PROBLEM: Set the listing down again exactly, please, apart from its pictures.

----------------

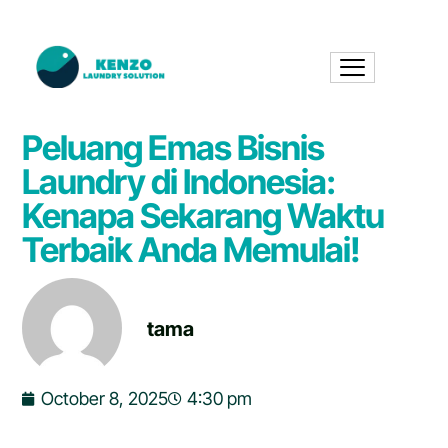
Peluang Emas Bisnis
Laundry di Indonesia:
Kenapa Sekarang Waktu
Terbaik Anda Memulai!
tama
October 8, 2025
4:30 pm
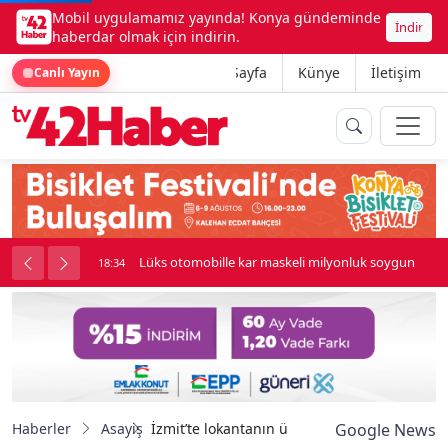
Mobil uygulamamız yayında! Konya gündeminde
İndir
haberdar olmak için indirin.
Ana Sayfa
Künye
İletişim
Canlı Yayın
palı kavga çıktı
Lüks otomobille kar maskeli milyonluk soygun
18:34
Haberler
Asayiş
İzmit’te lokantanın üzerine devrilen ağaç dal
Google News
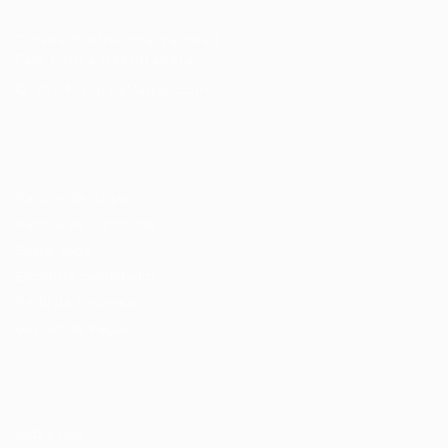
Cursos Profissionalizantes
|
Fale com a Recrutadora
© 2024 PortalVagas.com
Recrutador / Empresas
Pacote de Vagas
Pacote de Currículos
Enviar vaga
Encontre candidados
Perfil da Empresa
Gestão de Vagas
Candidatos / Vagas
Sobre nós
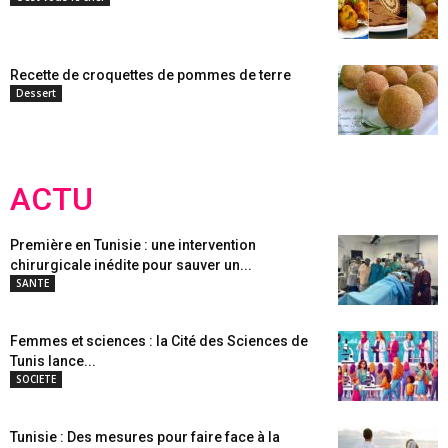
Recette de croquettes de pommes de terre
Dessert
ACTU
Première en Tunisie : une intervention
chirurgicale inédite pour sauver un...
SANTE
Femmes et sciences : la Cité des Sciences de
Tunis lance...
SOCIETE
Tunisie : Des mesures pour faire face à la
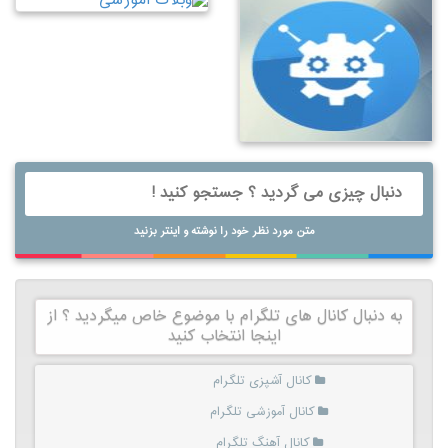
متن مورد نظر خود را نوشته و اینتر بزنید
به دنبال کانال های تلگرام با موضوع خاص میگردید ؟ از
اینجا انتخاب کنید
کانال آشپزی تلگرام
کانال آموزشی تلگرام
کانال آهنگ تلگرام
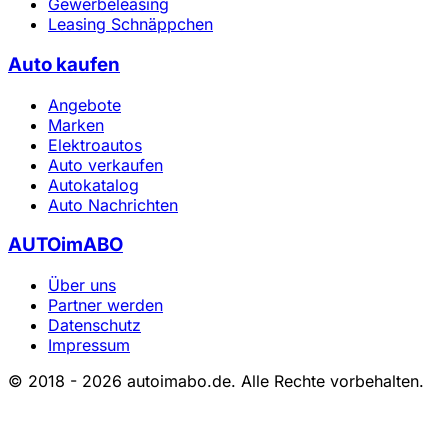
Gewerbeleasing
Leasing Schnäppchen
Auto kaufen
Angebote
Marken
Elektroautos
Auto verkaufen
Autokatalog
Auto Nachrichten
AUTOimABO
Über uns
Partner werden
Datenschutz
Impressum
© 2018 - 2026 autoimabo.de. Alle Rechte vorbehalten.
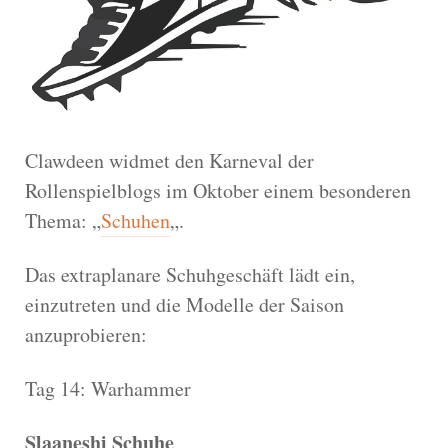
Clawdeen widmet den Karneval der
Rollenspielblogs im Oktober einem besonderen
Thema: „
Schuhen
„.
Das extraplanare Schuhgeschäft lädt ein,
einzutreten und die Modelle der Saison
anzuprobieren:
Tag 14: Warhammer
Slaaneshi Schuhe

----------------

ANSWER BOX:
Peluang Emas Bisnis
Laundry di Indonesia:
Kenapa Sekarang Waktu
Terbaik Anda Memulai!
tama
October 8, 2025
4:30 pm
Mobil uygulamamız yayında! Konya gündeminde
İndir
haberdar olmak için indirin.
Ana Sayfa
Künye
İletişim
Canlı Yayın
palı kavga çıktı
Lüks otomobille kar maskeli milyonluk soygun
18:34
Haberler
Asayiş
İzmit’te lokantanın üzerine devrilen ağaç dal
Google News
Cursos Profissionalizantes
|
Fale com a Recrutadora
© 2024 PortalVagas.com
Recrutador / Empresas
Pacote de Vagas
Pacote de Currículos
Enviar vaga
Encontre candidados
Perfil da Empresa
Gestão de Vagas
Candidatos / Vagas
Sobre nós
Recette de croquettes de pommes de terre
Dessert
ACTU
Première en Tunisie : une intervention
chirurgicale inédite pour sauver un...
SANTE
Femmes et sciences : la Cité des Sciences de
Tunis lance...
SOCIETE
Tunisie : Des mesures pour faire face à la
متن مورد نظر خود را نوشته و اینتر بزنید
به دنبال کانال های تلگرام با موضوع خاص میگردید ؟ از
اینجا انتخاب کنید
کانال آشپزی تلگرام
کانال آموزشی تلگرام
کانال آهنگ تلگرام
Gewerbeleasing
Leasing Schnäppchen
Auto kaufen
Angebote
Marken
Elektroautos
Auto verkaufen
Autokatalog
Auto Nachrichten
AUTOimABO
Über uns
Partner werden
Datenschutz
Impressum
© 2018 - 2026 autoimabo.de. Alle Rechte vorbehalten.
Clawdeen widmet den Karneval der
Rollenspielblogs im Oktober einem besonderen
Thema: „
Schuhen
„.
Das extraplanare Schuhgeschäft lädt ein,
einzutreten und die Modelle der Saison
anzuprobieren:
Tag 14: Warhammer
Slaaneshi Schuhe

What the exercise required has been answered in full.